The passive aggressive approach is to just have the water turned off and when the tenant asks say "Yea, I said to get it put in your name. Nobody was paying for it so they shut it off." That would fit with the narrative you've already given the tenant I think. There's no need to turn it into an additional social transaction if you're worried about that. As someone who often forgets about certain things when I move into a new place, I can tell you that I wouldn't question that narrative at all. I'd go to turn on the sink, realize the water was off, remember being told to get it put in my name, and then feel shame at my irresponsibility.
For what others have said, I wouldn't do that.
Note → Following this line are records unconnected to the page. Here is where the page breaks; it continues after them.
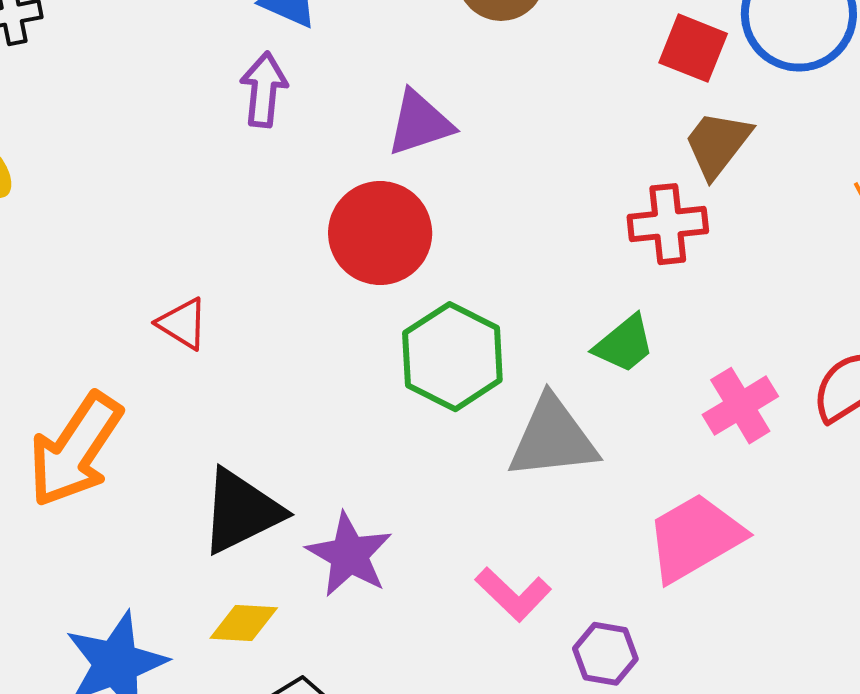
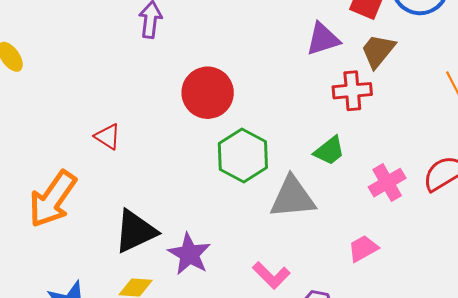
purple triangle: (420, 123) -> (323, 39), moved
pink trapezoid: (695, 538) -> (363, 249), size x0.6

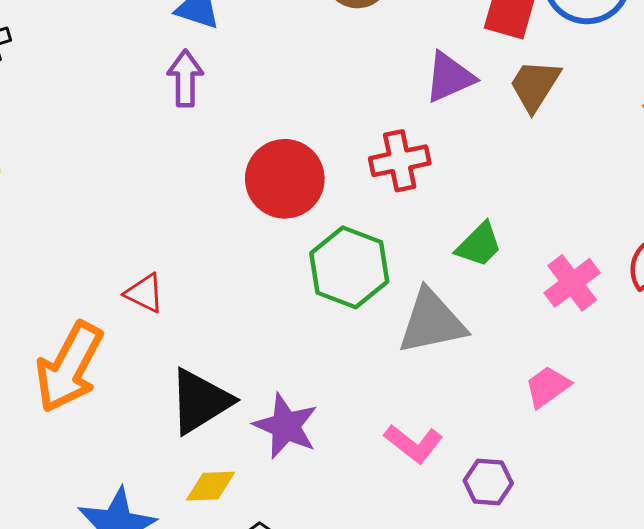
red cross: (352, 91) -> (400, 161), moved
red triangle: (108, 136) -> (144, 293), moved

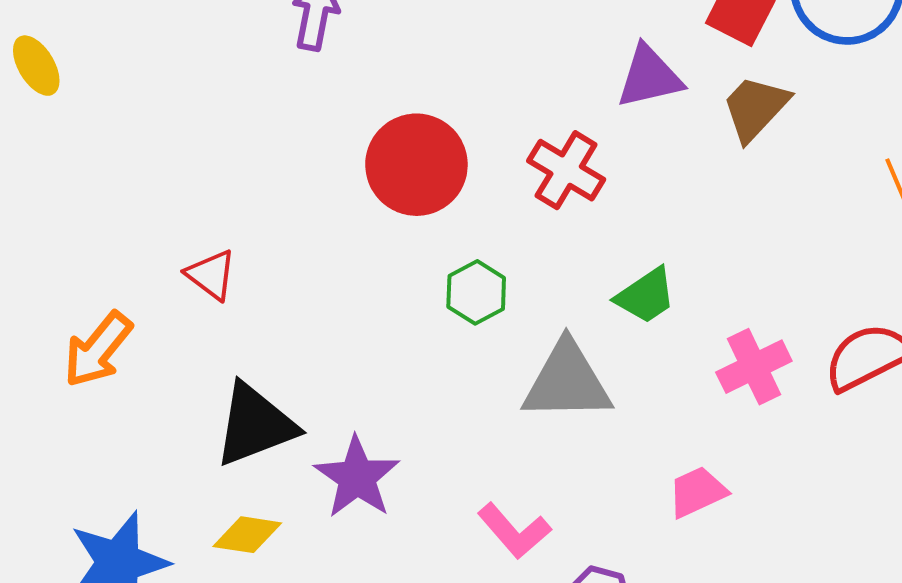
red cross: (400, 161) -> (566, 170), turned 32
green hexagon: (349, 267) -> (476, 292), size x0.6
orange arrow: (69, 367) -> (98, 350), size x0.7

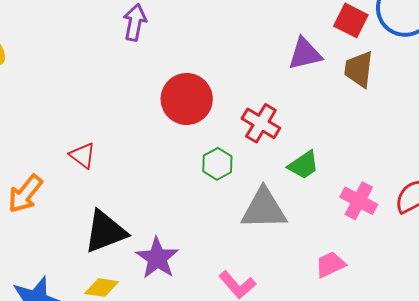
brown trapezoid: (755, 108) -> (359, 69), turned -36
red cross: (566, 170) -> (261, 123), moved
pink cross: (754, 367) -> (359, 201), turned -36

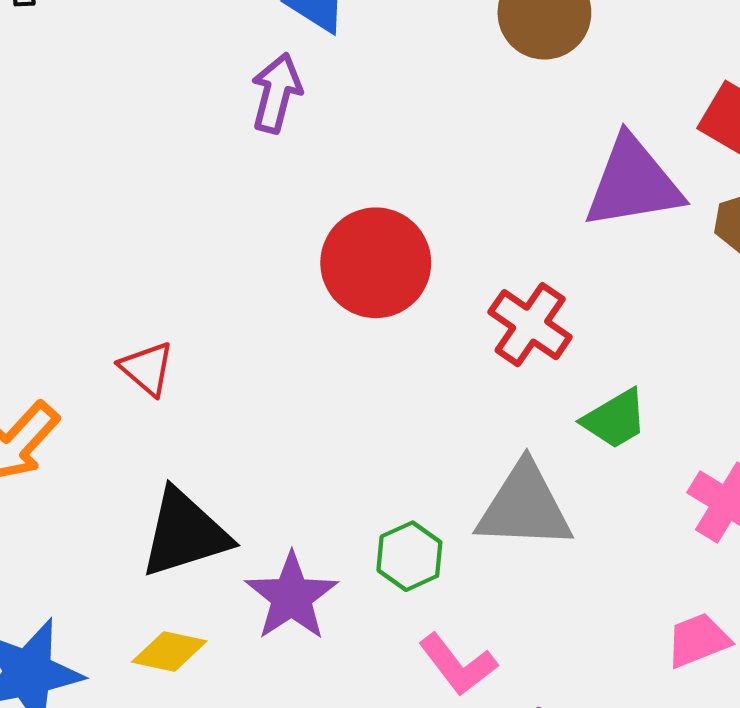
purple triangle: (305, 54) -> (633, 183), size x1.4
green hexagon: (217, 164) -> (409, 556), moved
pink trapezoid: (330, 265) -> (698, 640), moved

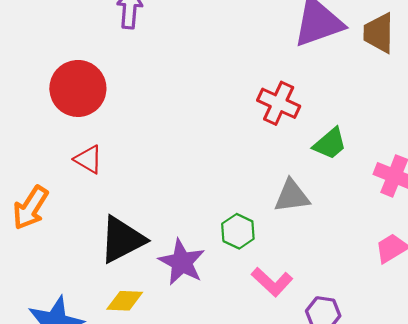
red circle: (376, 263) -> (78, 88), moved
gray triangle: (524, 507) -> (292, 196), size x0.7

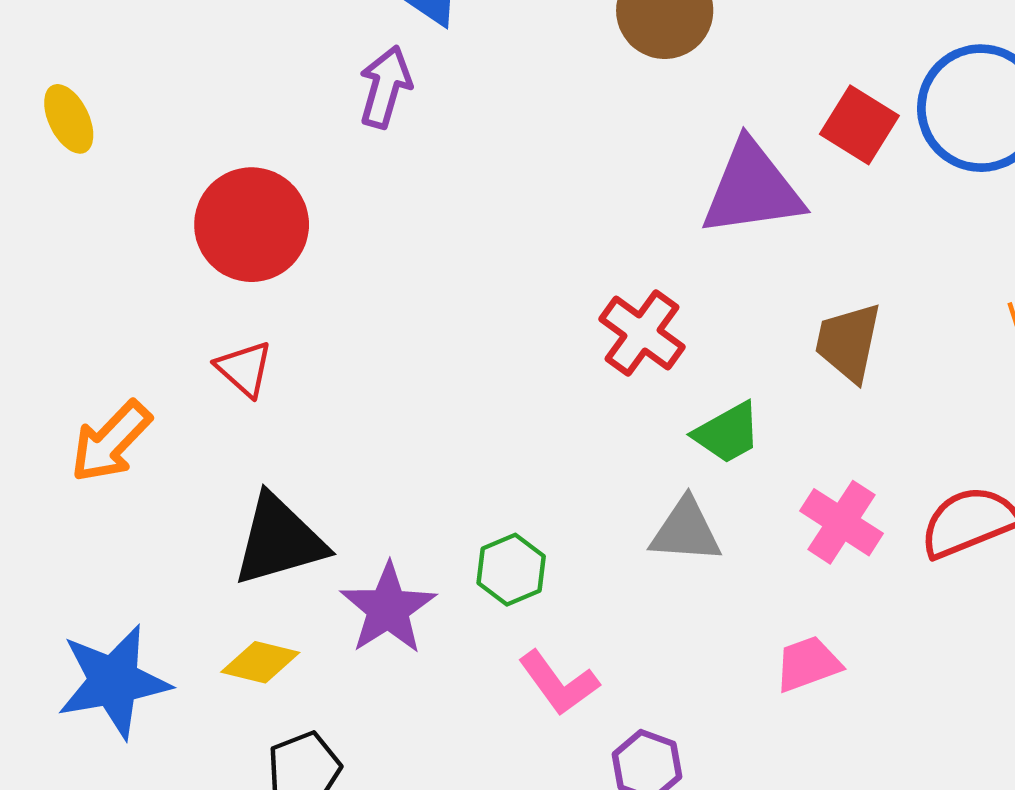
brown trapezoid: (379, 33) -> (848, 342), moved
gray triangle: (292, 196) -> (686, 531), moved

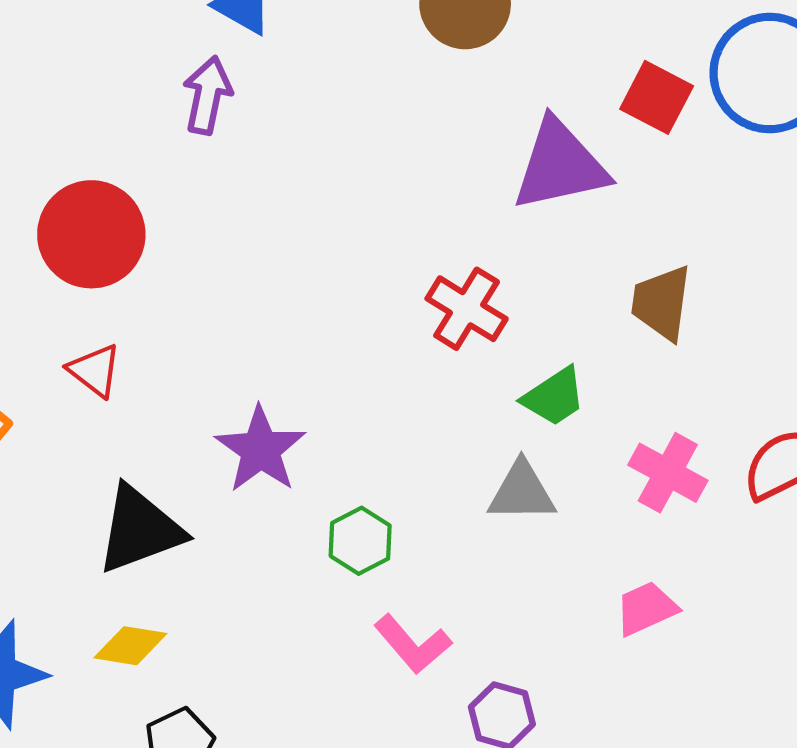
purple star: (388, 609) -> (260, 449), moved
It's probably a real good way to get human shit on your ceiling.
I just bought my first rental house, and I go back and forth on utilities. Specifically around here, I know the gas company sucks at transferring service. Their "new service" guys are not nearly as backed up as their "terminate service" guys and so the new service guy comes out right away, sees the gas is on, and says, sweet! Then three weeks later the terminate service guy comes out and shuts off the gas. It's two separate systems that don't talk to each other, because that's what happens when there's no competition, broken processes stay broken. This has happened to me and everyone I know every time. It's always..."I think my hot water heater is broken, I had a cold shower this morning." And then a few days later "You'll never guess what the silly gas company did."
So for gas, water, trash, and the like, I think pick a conservative amount and build it into the rent. To handle the "wastefulness of the free" you could offer some sort of rebate or credit if they use it responsibly (define that carefully though).
For electricity (along the gulf coast anyway, because A/C can go nuts) I think tenant pays. I've seen thousand dollar electric bills if people don't manage the thermostat in the summer.
Cable/internet would be another tenant one. I can argue for this to be a landlord thing, but it's a weak argument. I'd rather repair the damage the installer does to the house then mess with trying to return boxes/modems.
Landscaping I think I'll pay, because it is something I enjoy doing so I'll just do it myself. This one will probably be a conversation with the tenant though. I can imagine the appeal of renting a house might be getting to putter around in the yard. All kinds of folks.
I'm not sure how legit it is to withhold something like the water bill from the security deposit unless the lease specifically calls out water as a tenant responsibility. The more legit way to do that would be to deduct water from the rent paid and treat it like late rent. That probably is going to vary by state so check your local rules. I was very surprised about what is, and what is not, a valid security deposit item.